Androidlerle insan olmak
Detroit: Become Human içerisinde elbette bu Androidlerin fark farklı yetenekleri bulunuyor ve bu yeteneklerinden büyük oranda faydalanabiliyoruz. Örneğin Connor isimli dedektif karakterle bir arada istediğimiz formda Android’lerin şuur altına girebiliyor ve onların yaşadığı olaylar hakkında bilgi sahibi olabiliyoruz. Tekrar Androidler ortasında bellek transferi bulunuyor ve ne yaşadıklarını ve ne bildiklerini bu kapsamda kolay bir formda öğrenebiliyoruz. Hakikat bir halde kullanıldığında insanlık açısından yararlı olan bu Androidler ileride yapay zekalarını büsbütün yeni bir niyetle bağdaştırıyor ve bu kapsamda insan olma ve kendi kanılarını oluşturma yoluna gidebiliyor. Hasebiyle burada yaptığımız seçimlerle birlikte Connor isimli Android’in bahtı büsbütün bizim elimizde bulunuyor ve bu kapsamda ise bu karakteri istersek Android olarak istersek de artık kendi fikrini oluşturmuş ve insan modeline gerçek geçiş yapmış bir karakter olarak bırakabiliyoruz.

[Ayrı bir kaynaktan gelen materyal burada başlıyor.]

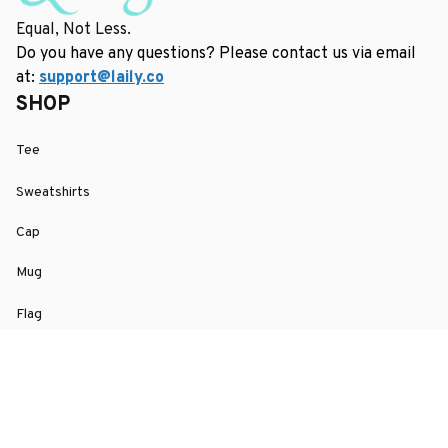
Equal, Not Less.
Do you have any questions? Please contact us via email 
at: 
support@laily.co
SHOP
Tee
Sweatshirts
Cap
Mug
Flag
SUPPORT
Order Tracking
About Us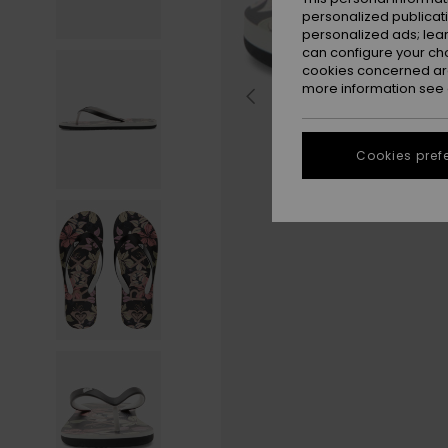
personalized publicat
personalized ads; lea
can configure your ch
cookies concerned are
more information see
Cookies pref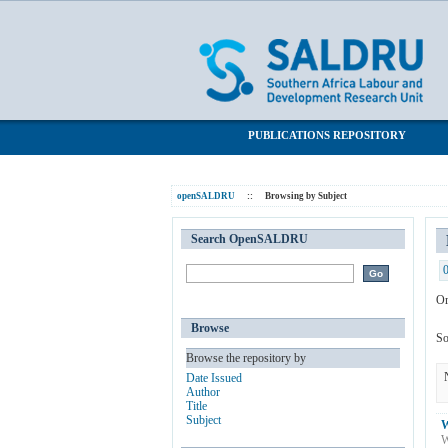
Browsing by Subject "Multiple Imputat
SALDRU Repository
PUBLICATIONS REPOSITORY
openSALDRU
::
Browsing by Subject
Search OpenSALDRU
Or
Browse
So
Browse the repository by
Date Issued
Author
Title
Subject
W
W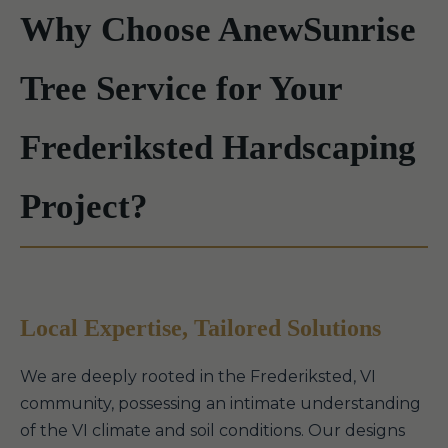
Why Choose AnewSunrise
Tree Service for Your
Frederiksted Hardscaping
Project?
Local Expertise, Tailored Solutions
We are deeply rooted in the Frederiksted, VI
community, possessing an intimate understanding
of the VI climate and soil conditions. Our designs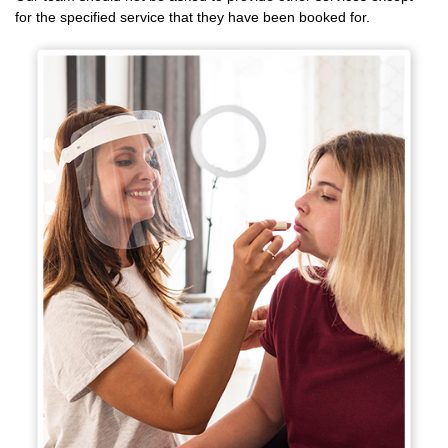
for the specified service that they have been booked for.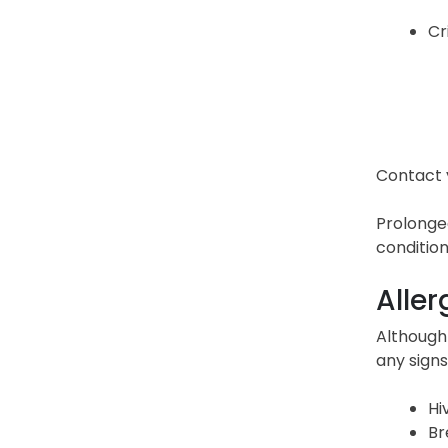
Cr
Contact y
Prolonged
condition
Aller
Although 
any signs
Hi
Br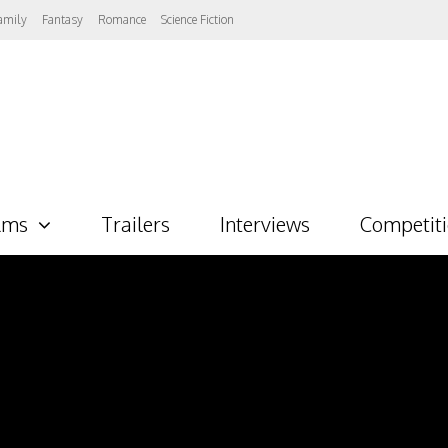
amily
Fantasy
Romance
Science Fiction
lms
Trailers
Interviews
Competit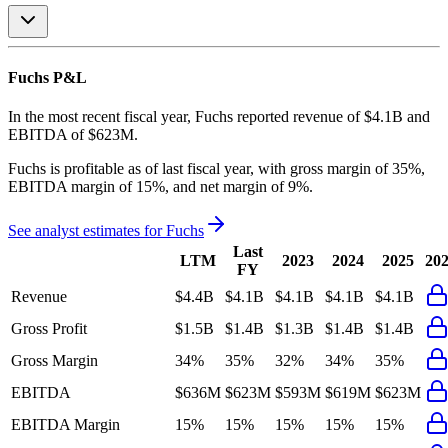
Fuchs
P&L
In the most recent fiscal year,
Fuchs
reported revenue of
$4.1B
and
EBITDA
of
$623M
.
Fuchs
is
profitable
as of last fiscal year, with
gross margin of 35%,
EBITDA margin of 15%, and net margin of 9%
.
See analyst estimates for
Fuchs
Last
LTM
2023
2024
2025
20
FY
Revenue
$4.4B
$4.1B
$4.1B
$4.1B
$4.1B
Gross Profit
$1.5B
$1.4B
$1.3B
$1.4B
$1.4B
Gross Margin
34%
35%
32%
34%
35%
EBITDA
$636M
$623M
$593M
$619M
$623M
EBITDA Margin
15%
15%
15%
15%
15%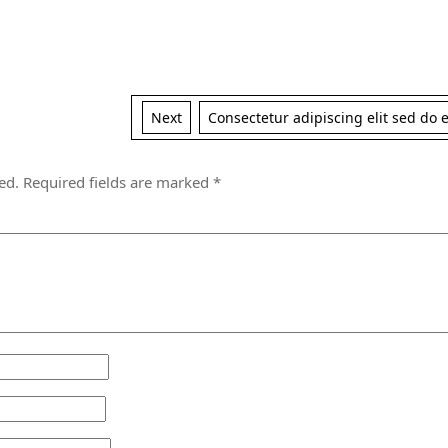
Next
Next
Consectetur adipiscing elit sed do
post:
ed.
Required fields are marked
*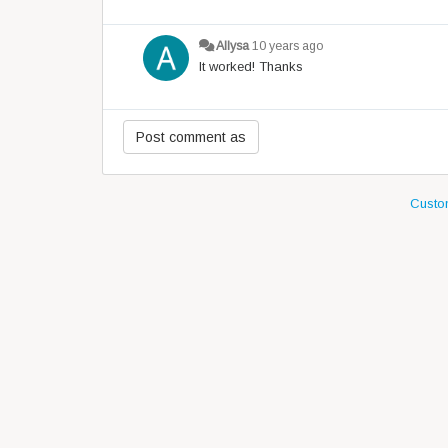
Allysa
10 years ago
It worked! Thanks
Custom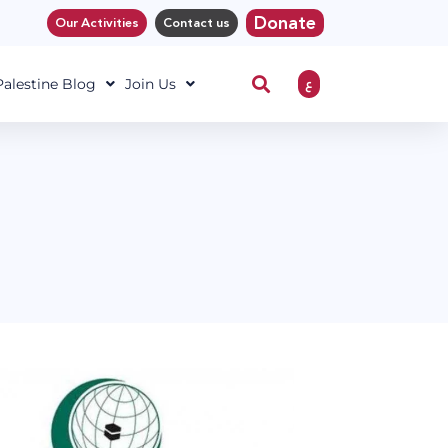
Donate
Our Activities
Contact us
ع
 Palestine Blog
Join Us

İnteraktif bir tecrübe olduğundan ötürü oynanış kısımları sınırlı
Elbette birçok oyuncuya hitap etmeyen yapısı ile karşımıza çıkan bu oyun günümüzde hala oynanan ve oyuncular tarafından sevilen bir imal olarak karşımıza çıkıyor. İnteraktif bir tecrübe sunduğundan ötürü oyun içerisinde bir dizi yahut sinema izliyor üzere ilerliyor ve yer yer de karakterlerin denetimini elimize alabiliyoruz. Elbette bu karakterlerin denetimini elimize aldığımız kısımlar hayli hudutlu bir biçimde karşımıza çıkıyor ve burada da çok fazla ileriye gitmeyerek ve mevcut bölgeyi araştırmak şartıyla gezinmeye başlıyoruz. Elbette bu kısımlarla bir arada birtakım oyuncuların sıkıldığını görebiliyor ve bu usul oyunlardan birçok oyuncu hoşlanmayabiliyor. Bu çok doğal bir durum ve birtakım oyuncular büsbütün oyundaki tüm karakter denetiminin bizim elimizde olmasını ve bu kapsamda ise tam denetimi almak istiyor. Fakat bu oyun bizlere büsbütün sinematik bir tecrübe sunuyor ve karşımıza çıkan seçimlerle bir arada de oyundaki gidişatı tesir edebiliyoruz. Münasebetiyle şayet bu usul oyunlardan hoşlanmıyorsanız bu oyun da hoşunuza gitmeyecek diyebilirim. Fakat sinematik bir tecrübeden hoşlanıyorsanız ve yapacağınız seçimlerle bir arada dünyayı şekillendirmek istiyorsanız bu üretim tam size.
QTE anları
Birçok sinematik tecrübe sunan oyunda olduğu üzere bu oyunda da süratli vakit olayları bulunuyor. Pekala nedir bu süratli vakit olayları; Oyun içerisinde yer yer aksiyon anları bulunuyor ve bu aksiyon anlarında gerçek vakitte yanlışsız halde tuşlara basmamız gerekiyor. Şayet bu tuşları kaçırırsak bu karakterin vefatıyla yahut yere düşmesiyle birlikte sonuçlanıyor. Bulunduğumuz noktada ir Android ile kapışıyorsak gerçek vakitte yanlışsız tuşlara basmamız gereken QTE anları başlıyor ve bu kısımda ise tuşları kaçırmamamız gerekiyor. Elbette oyunun zorluğuna bağlı olarak bu tuşların zorluğu ve çıkış vakitleri değişkenlik gösteriyor. Şayet oyunu kolayda oynuyorsanız bu tuşları kaçırmanız epey sıkıntı olacak. Şayet güç oyun modunda oynuyorsanız tuşlar daha süratli bir biçimde çıkıp sönecek. Hasebiyle buradaki zorluğu büsbütün siz kendiniz ayarlayabiliyorsunuz.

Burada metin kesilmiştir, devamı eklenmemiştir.